Set down all of the data that follows word for word, without the images.

___ Data section ___

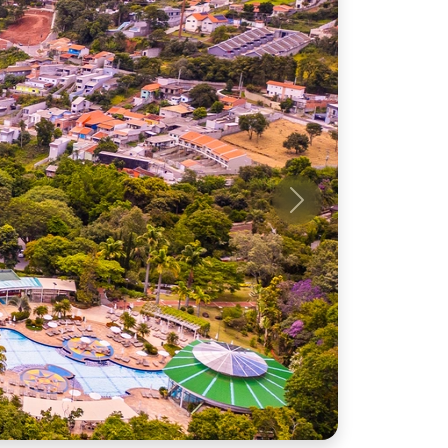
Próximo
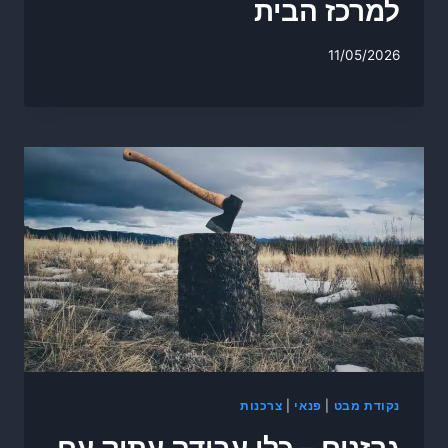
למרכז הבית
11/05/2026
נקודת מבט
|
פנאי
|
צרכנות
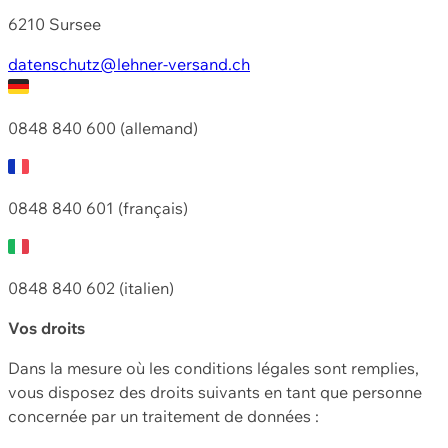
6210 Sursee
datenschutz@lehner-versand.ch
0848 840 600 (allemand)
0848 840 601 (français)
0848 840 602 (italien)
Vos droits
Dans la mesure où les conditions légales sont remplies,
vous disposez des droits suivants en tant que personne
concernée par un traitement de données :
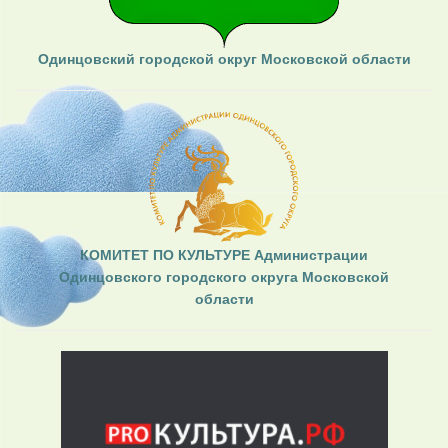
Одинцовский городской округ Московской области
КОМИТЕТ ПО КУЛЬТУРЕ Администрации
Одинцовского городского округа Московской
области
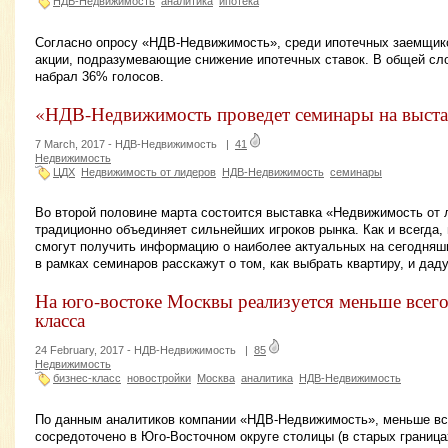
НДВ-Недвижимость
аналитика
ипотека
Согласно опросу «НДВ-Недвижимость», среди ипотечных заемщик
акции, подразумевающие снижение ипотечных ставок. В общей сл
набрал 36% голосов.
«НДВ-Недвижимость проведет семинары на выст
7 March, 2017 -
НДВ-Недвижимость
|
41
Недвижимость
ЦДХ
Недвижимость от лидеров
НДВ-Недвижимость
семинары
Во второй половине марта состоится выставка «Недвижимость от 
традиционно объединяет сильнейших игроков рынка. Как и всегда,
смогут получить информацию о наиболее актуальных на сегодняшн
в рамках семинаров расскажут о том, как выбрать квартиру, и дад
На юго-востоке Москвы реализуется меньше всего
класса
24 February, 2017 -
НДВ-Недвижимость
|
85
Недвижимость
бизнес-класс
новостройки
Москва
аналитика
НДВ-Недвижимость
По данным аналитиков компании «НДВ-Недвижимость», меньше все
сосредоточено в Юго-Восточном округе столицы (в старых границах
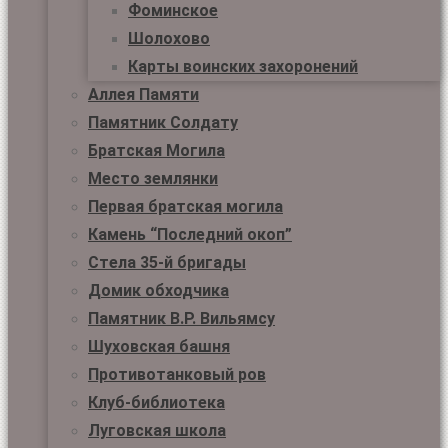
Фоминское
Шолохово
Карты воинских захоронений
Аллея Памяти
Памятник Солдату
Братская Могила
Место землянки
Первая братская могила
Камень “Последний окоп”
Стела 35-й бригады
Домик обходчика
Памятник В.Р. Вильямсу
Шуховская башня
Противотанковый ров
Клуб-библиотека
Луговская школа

___

> **Task response**
Próximo
למרכז הבית
11/05/2026
נקודת מבט
|
פנאי
|
צרכנות
6210 Sursee
datenschutz@lehner-versand.ch
0848 840 600 (allemand)
0848 840 601 (français)
0848 840 602 (italien)
Vos droits
Dans la mesure où les conditions légales sont remplies,
vous disposez des droits suivants en tant que personne
concernée par un traitement de données :
Одинцовский городской округ Московской области
КОМИТЕТ ПО КУЛЬТУРЕ Администрации
Одинцовского городского округа Московской
области
НДВ-Недвижимость
аналитика
ипотека
Согласно опросу «НДВ-Недвижимость», среди ипотечных заемщик
акции, подразумевающие снижение ипотечных ставок. В общей сл
набрал 36% голосов.
«НДВ-Недвижимость проведет семинары на выст
7 March, 2017 -
НДВ-Недвижимость
|
41
Недвижимость
ЦДХ
Недвижимость от лидеров
НДВ-Недвижимость
семинары
Во второй половине марта состоится выставка «Недвижимость от 
традиционно объединяет сильнейших игроков рынка. Как и всегда,
смогут получить информацию о наиболее актуальных на сегодняшн
в рамках семинаров расскажут о том, как выбрать квартиру, и дад
На юго-востоке Москвы реализуется меньше всего
класса
24 February, 2017 -
НДВ-Недвижимость
|
85
Недвижимость
бизнес-класс
новостройки
Москва
аналитика
НДВ-Недвижимость
По данным аналитиков компании «НДВ-Недвижимость», меньше все
сосредоточено в Юго-Восточном округе столицы (в старых границах
Фоминское
Шолохово
Карты воинских захоронений
Аллея Памяти
Памятник Солдату
Братская Могила
Место землянки
Первая братская могила
Камень “Последний окоп”
Стела 35-й бригады
Домик обходчика
Памятник В.Р. Вильямсу
Шуховская башня
Противотанковый ров
Клуб-библиотека
Луговская школа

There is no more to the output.